• WHAT TO WORK ON
Down to the last line, set down the listing below exactly, apart from its pictures.

• MATERIAL PROVIDED
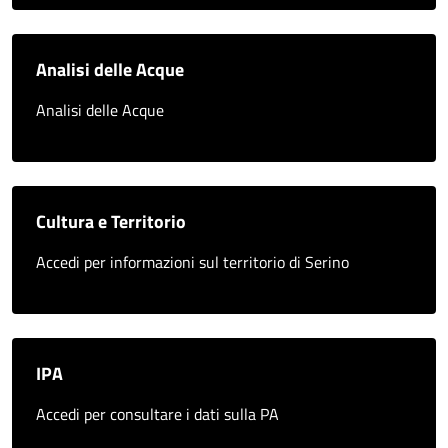
Analisi delle Acque
Analisi delle Acque
Cultura e Territorio
Accedi per informazioni sul territorio di Serino
IPA
Accedi per consultare i dati sulla PA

• RESULT
Analisi delle Acque
Analisi delle Acque
Cultura e Territorio
Accedi per informazioni sul territorio di Serino
IPA
Accedi per consultare i dati sulla PA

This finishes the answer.